The Rust Belt, formerly known as the Manufacturing Belt, is an area in the northeastern United States, roughly between Chicago and New York City, whose economy was formerly based largely on heavy industry, manufacturing, and associated industries. This area is roughly defined as comprising the northern sections of Indiana and Ohio; the Lower Peninsula of Michigan; the Lake Michigan (eastern) shoreline of Wisconsin; western and central New York; most of Pennsylvania; and the northern part of West Virginia, especially West Virginia's Northern Panhandle. Sometimes the adjacent portions of the Canadian province of Ontario (particularly the southern and southwestern parts) is included as well, giving the concept an international dimension.
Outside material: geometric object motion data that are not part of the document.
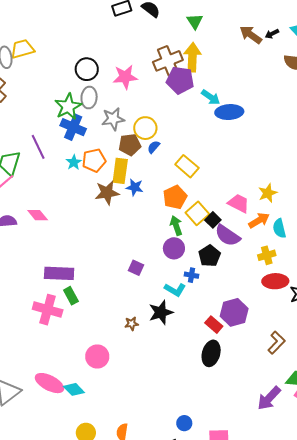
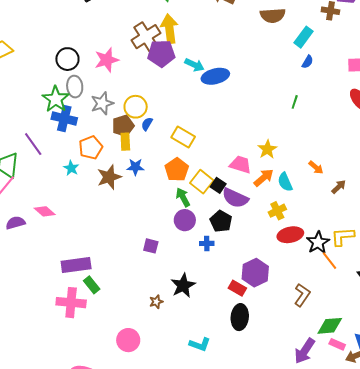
cyan star: (74, 162) -> (71, 168), moved
yellow rectangle: (120, 171) -> (125, 142), moved, size x0.7
cyan L-shape: (175, 290) -> (200, 344), moved

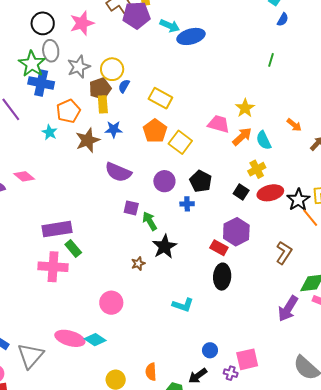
black square: (218, 185) -> (241, 192), moved
green arrow: (183, 197) -> (150, 221), moved
purple semicircle: (235, 198) -> (118, 172), moved

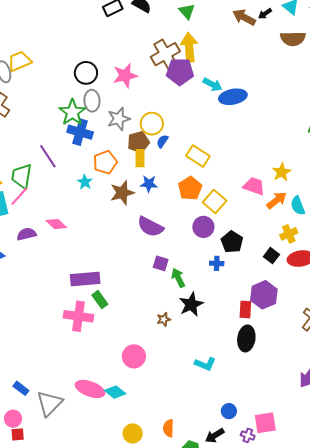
purple circle: (164, 181) -> (203, 227), moved
red rectangle: (219, 248) -> (245, 309), turned 60

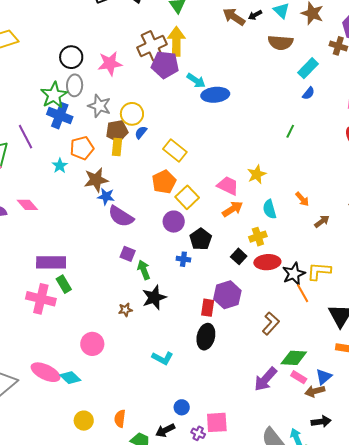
gray star: (119, 119) -> (99, 106), turned 30
blue star: (149, 184) -> (106, 196), moved
orange arrow: (277, 200) -> (233, 209), moved

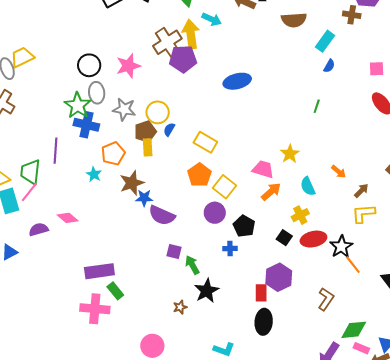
cyan arrow: (196, 81) -> (212, 19), moved
purple line: (25, 137) -> (56, 151), turned 40
yellow L-shape: (319, 271) -> (363, 213), moved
On the other end, New York City is not included, due to its primary purpose as a financial and business center, but nearby cities in New Jersey such as Newark or Paterson often are included in the rust belt. The Boston to Washington corridor on the east coast known as BosWash is not usually included in the rust belt, although much of New Jersey and other cities such as Baltimore and Wilmington which lie within that corridor share important rust belt characteristics and are sometimes included.
So in essence, the rust belt can broadly be defined as the region beginning immediately west of the BosWash corridor and running west to Chicago, south to the beginnings of the coal mining regions of Appalachia, and north to the Great Lakes and into the manufacturing regions of Ontario.
With the expansion of worldwide free trade agreements in the 1960s, it became far cheaper to produce heavy industrial goods such as steel in third world countries and import them into the United States in addition to hiring cheap foreign labor. Beginning with the recession of 1969-71, a dreary pattern emerged: In that downturn and in the ones that followed, manufacturing jobs disappeared, to be replaced by much lower-paying positions (mostly in the service industry) when the economy recovered. As a result, the economy of Rust Belt states was devastated as one factory after another was driven out of business and closed down.
In recent years, the big city populations in the Rust Belt are decreasing. According to the 2000 U.S. Census, Detroit, Flint, Cleveland, Philadelphia, Pittsburgh, Erie, Buffalo, Akron, Toledo, Syracuse, Youngstown, Milwaukee and many more are some of the fastest-shrinking big cities in the US, despite attempts to revitalize their downtown areas. In the 2004 population estimate, it showed that the Rust Belt states were the weakest in growth, averaging less than 2% for new growth, compared to the large percentage of new growth in the Sun Belt. The region is called the Frost Belt or the Snowbelt as a way to more directly contrast the term Sun Belt, which is the fastest growing region of the US.
The areas are so called because of the unused, rusting machinery left over from the industrial production days, the rusting infrastructure (such as old highway overpasses), and because the salt used to de-ice roads during the area's heavy winters tends to rust automobiles quickly. The term "Rust Belt" is a neologism created by analogy to Sun Belt, Grain Belt and Bible Belt.
Rust Belt Books, a used bookstore located in Buffalo, New York, has named itself for the region.